The Court’s ruling today means that Section 4’s formula can no longer be used as a basis for subjecting jurisdictions to preclearance under the Voting Rights Act. SCOTUSblog Editor Amy Howe broke down the Court's ruling and its immediate implications thusly:
The Chief Justice delivered the opinion of the Court, which was joined by Justices Scalia, Kennedy, Thomas, and Alito. The Court began by acknowledging that when the Voting Rights Act was enacted, it “employed extraordinary measures” – in the form of restrictions on the independence of the covered states – to combat the “extraordinary problem” of widespread voter discrimination. In 1966, the Court explained, these restrictions, which were intended to be temporary, were justified, and the formula used to determine who should be covered “made sense” then.
But today, fifty years later? Not so much. In the Court’s eyes, “things have changed dramatically.” When judged by a variety of measures – such as voter registration, voter turnout, and the number of African Americans elected to office — conditions have improved significantly in the states that are covered by the preclearance requirements. The Court agrees that these changes “are in large part because of the Voting Rights Act”; despite those improvements, the Court complains, the formula that determines who must comply with the preclearance requirement is “based on decades-old data” and practices – such as literacy tests – that were long ago abandoned. Because it isn’t fair for Congress to “rely simply on the past” to single out a few state and local governments for unequal treatment “based on 40-year-old facts having no logical relationship to the present day,” the coverage formula cannot stand.
The last section of the Court’s opinion is the judicial version of throwing the Voting Rights Act ball back across First Street N.E. to Congress. Emphasizing that invalidating a federal law is one of its most serious responsibilities, and that it “do[es] not do so lightly,” the Court makes clear that in its view, only Congress is to blame here. Four years ago, it warned Congress that the constitutionality of the law was in doubt; “Congress could have updated the coverage formula” then, but it failed to do so. “Its failure to act,” the Court explains, “leaves us today with no choice but to declare [the coverage formula] unconstitutional.”
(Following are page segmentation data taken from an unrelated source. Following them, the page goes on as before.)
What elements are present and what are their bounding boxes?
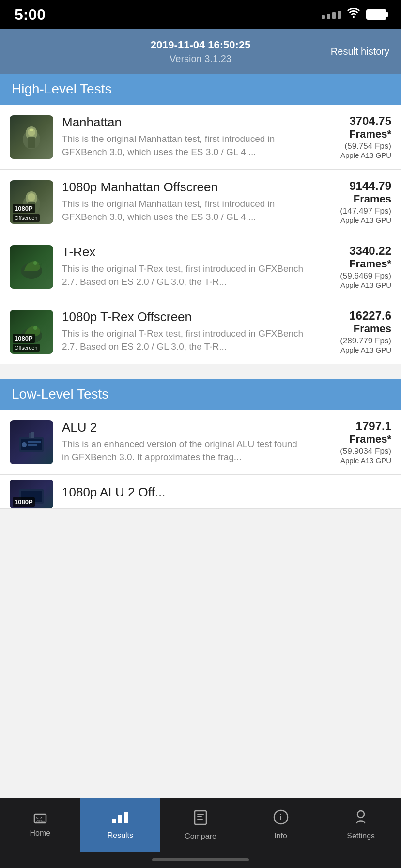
svg-rect-2 bbox=[28, 137, 35, 148]
svg-rect-19 bbox=[31, 432, 34, 438]
manhattan-result: 3704.75 Frames* (59.754 Fps) Apple A13 G… bbox=[314, 114, 391, 159]
alu-offscreen-thumb: 1080P bbox=[10, 480, 53, 509]
manhattan-offscreen-thumb: 1080P Offscreen bbox=[10, 180, 53, 224]
bottom-nav: GFX OpenGL Home Results bbox=[0, 798, 401, 868]
svg-rect-4 bbox=[30, 129, 33, 131]
svg-rect-30 bbox=[197, 816, 202, 817]
nav-home-label: Home bbox=[30, 829, 50, 837]
svg-rect-26 bbox=[118, 815, 122, 823]
header-bar: 2019-11-04 16:50:25 Version 3.1.23 Resul… bbox=[0, 29, 401, 74]
manhattan-gpu: Apple A13 GPU bbox=[314, 151, 391, 159]
svg-rect-17 bbox=[28, 444, 37, 446]
trex-unit: Frames* bbox=[314, 258, 391, 270]
nav-results-label: Results bbox=[108, 831, 133, 840]
trex-offscreen-value: 16227.6 bbox=[314, 309, 391, 323]
trex-offscreen-name: 1080p T-Rex Offscreen bbox=[62, 310, 305, 325]
manhattan-thumb bbox=[10, 115, 53, 159]
svg-rect-16 bbox=[28, 441, 41, 443]
trex-name: T-Rex bbox=[62, 245, 305, 260]
trex-value: 3340.22 bbox=[314, 244, 391, 258]
manhattan-offscreen-value: 9144.79 bbox=[314, 179, 391, 193]
manhattan-value: 3704.75 bbox=[314, 114, 391, 128]
nav-item-settings[interactable]: Settings bbox=[321, 798, 401, 852]
alu-offscreen-name: 1080p ALU 2 Off... bbox=[62, 485, 391, 500]
nav-item-home[interactable]: GFX OpenGL Home bbox=[0, 798, 80, 852]
manhattan-offscreen-fps: (147.497 Fps) bbox=[314, 206, 391, 216]
nav-info-label: Info bbox=[274, 832, 287, 840]
trex-gpu: Apple A13 GPU bbox=[314, 281, 391, 289]
svg-rect-28 bbox=[195, 811, 206, 824]
svg-rect-29 bbox=[197, 814, 204, 815]
nav-item-compare[interactable]: Compare bbox=[160, 798, 241, 852]
trex-offscreen-gpu: Apple A13 GPU bbox=[314, 346, 391, 354]
manhattan-desc: This is the original Manhattan test, fir… bbox=[62, 133, 305, 158]
nav-compare-label: Compare bbox=[185, 832, 216, 841]
trex-offscreen-overlay: 1080P Offscreen bbox=[10, 310, 53, 354]
header-center: 2019-11-04 16:50:25 Version 3.1.23 bbox=[89, 39, 312, 64]
home-icon: GFX OpenGL bbox=[32, 812, 48, 826]
low-level-title: Low-Level Tests bbox=[12, 387, 108, 402]
trex-offscreen-thumb: 1080P Offscreen bbox=[10, 310, 53, 354]
alu-result: 1797.1 Frames* (59.9034 Fps) Apple A13 G… bbox=[314, 419, 391, 465]
section-gap bbox=[0, 364, 401, 379]
trex-fps: (59.6469 Fps) bbox=[314, 271, 391, 281]
home-indicator bbox=[0, 852, 401, 868]
thumb-offscreen-label: Offscreen bbox=[13, 214, 40, 222]
compare-icon bbox=[193, 809, 208, 829]
svg-point-10 bbox=[33, 261, 37, 265]
alu-thumb bbox=[10, 420, 53, 464]
status-bar: 5:00 bbox=[0, 0, 401, 29]
svg-text:i: i bbox=[279, 813, 282, 822]
svg-rect-25 bbox=[112, 819, 116, 823]
table-row[interactable]: Manhattan This is the original Manhattan… bbox=[0, 105, 401, 170]
results-icon bbox=[111, 810, 129, 828]
table-row[interactable]: 1080P Offscreen 1080p T-Rex Offscreen Th… bbox=[0, 299, 401, 364]
manhattan-fps: (59.754 Fps) bbox=[314, 141, 391, 151]
trex-result: 3340.22 Frames* (59.6469 Fps) Apple A13 … bbox=[314, 244, 391, 289]
trex-offscreen-desc: This is the original T-Rex test, first i… bbox=[62, 327, 305, 353]
svg-rect-18 bbox=[29, 433, 31, 438]
nav-item-info[interactable]: i Info bbox=[241, 798, 321, 852]
alu-offscreen-overlay: 1080P bbox=[10, 480, 53, 509]
settings-icon bbox=[353, 809, 369, 829]
alu-fps: (59.9034 Fps) bbox=[314, 447, 391, 456]
status-icons bbox=[322, 8, 386, 21]
manhattan-offscreen-gpu: Apple A13 GPU bbox=[314, 216, 391, 224]
trex-offscreen-fps: (289.779 Fps) bbox=[314, 336, 391, 346]
manhattan-offscreen-desc: This is the original Manhattan test, fir… bbox=[62, 198, 305, 223]
manhattan-offscreen-name: 1080p Manhattan Offscreen bbox=[62, 180, 305, 195]
low-level-test-list: ALU 2 This is an enhanced version of the… bbox=[0, 410, 401, 509]
svg-point-34 bbox=[357, 811, 364, 818]
manhattan-offscreen-result: 9144.79 Frames (147.497 Fps) Apple A13 G… bbox=[314, 179, 391, 224]
table-row[interactable]: T-Rex This is the original T-Rex test, f… bbox=[0, 234, 401, 299]
svg-rect-31 bbox=[197, 819, 203, 820]
thumb-1080p-label: 1080P bbox=[13, 204, 35, 213]
nav-items: GFX OpenGL Home Results bbox=[0, 798, 401, 852]
main-content: High-Level Tests Manhattan This is the o bbox=[0, 74, 401, 578]
trex-offscreen-unit: Frames bbox=[314, 323, 391, 335]
alu-desc: This is an enhanced version of the origi… bbox=[62, 438, 305, 464]
battery-icon bbox=[366, 9, 386, 20]
alu-1080p-label: 1080P bbox=[13, 497, 35, 507]
high-level-test-list: Manhattan This is the original Manhattan… bbox=[0, 105, 401, 364]
table-row[interactable]: 1080P 1080p ALU 2 Off... bbox=[0, 475, 401, 509]
header-version: Version 3.1.23 bbox=[89, 53, 312, 64]
home-indicator-bar bbox=[152, 858, 249, 861]
nav-item-results[interactable]: Results bbox=[80, 798, 161, 852]
manhattan-unit: Frames* bbox=[314, 128, 391, 140]
table-row[interactable]: ALU 2 This is an enhanced version of the… bbox=[0, 410, 401, 475]
svg-text:OpenGL: OpenGL bbox=[36, 819, 45, 822]
header-datetime: 2019-11-04 16:50:25 bbox=[89, 39, 312, 51]
result-history-button[interactable]: Result history bbox=[312, 46, 389, 57]
high-level-title: High-Level Tests bbox=[12, 81, 111, 96]
trex-info: T-Rex This is the original T-Rex test, f… bbox=[62, 245, 305, 288]
trex-1080p-label: 1080P bbox=[13, 334, 35, 343]
table-row[interactable]: 1080P Offscreen 1080p Manhattan Offscree… bbox=[0, 170, 401, 234]
manhattan-offscreen-info: 1080p Manhattan Offscreen This is the or… bbox=[62, 180, 305, 223]
trex-desc: This is the original T-Rex test, first i… bbox=[62, 263, 305, 288]
trex-offscreen-label: Offscreen bbox=[13, 344, 40, 352]
alu-offscreen-info: 1080p ALU 2 Off... bbox=[62, 485, 391, 503]
low-level-section-header: Low-Level Tests bbox=[0, 379, 401, 410]
offscreen-overlay: 1080P Offscreen bbox=[10, 180, 53, 224]
trex-offscreen-result: 16227.6 Frames (289.779 Fps) Apple A13 G… bbox=[314, 309, 391, 354]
Thank God for judicial review. (Well, thank the Marshall Court, but their decision in Marbury v. Madison was probably guided by divine providence anyway.) As the Court ruled yesterday, “The Fifteenth Amendment . . . is not designed to punish for the past; its purpose is to ensure a better future.” The majority stopped short of drawing a bright line or laying out a clear standard for determining what constitutes "appropriate legislation" under Amendment XV, but they rejected the notion that Congress is entitled to absolute deference on that subject (and for good reason).
The reality of 2013 is that even the left is hard pressed to find anyplace in the country where anyone who is legally entitled to vote and wants to exercise their franchise is being prevented from doing so. Stating that is not to deny that racism still exists in some quarters of American society anymore than any other species of hatred. Nor does it imply that our electoral system is perfect or incapable of betterment. But to leave in place a legal formula that treated some states differently than others solely because of history is not only absurd, it is unconstitutional discrimination. In a country where, as it was argued before the court, Mississippi may have a more healthy voting rights environment in some respects than Massachusetts, preserving the battle lines of the fight against Jim Crow is not only meaningless, it actually hampers efforts to combat illegal practices.
But the main interest of those dedicated to preserving the status quo wasn’t in preventing states from denying a right to vote that is not in question. It was in holding onto their capacity to use federal law to prevent some states from passing voter ID laws that have been wrongly branded as a form of discrimination or voter suppression. The vast majority of Americans—including the members of those groups that civil rights advocates claim will be injured by voter ID laws—think these measures are merely a matter of common sense to ensure the integrity of the election system. But by disingenuously waving the bloody shirt of Jim Crow, the left has sought to brand race-neutral laws like voter ID a form of racism.
Should the Congress endeavor to take up such legislation, however, there must be a vigorous debate over whether any law that is selectively applied only to some states and localities, based on constantly changing statistics that will require frequent re-examination, is wise policy. The anachronistic character of these provisions in the Voting Rights Act and the problem of leaving the Act as is was summed up splendidly in the following paragraph of the Court's opinion yesterday:
In 1965, the States could be divided into two groups: those with a recent history of voting tests and low voter registration and turnout, and those without those characteristics. Congress based its coverage formula on that distinction. Today the Nation is no longer divided along those lines, yet the Voting Rights Act continues to treat it as if it were.
It is a disturbing display of dissonance that those who wanted the Court to let Section 4 stand express concern for making sure that all Americans are treated equally under the law, when Section 4 itself stood in affront to that concept.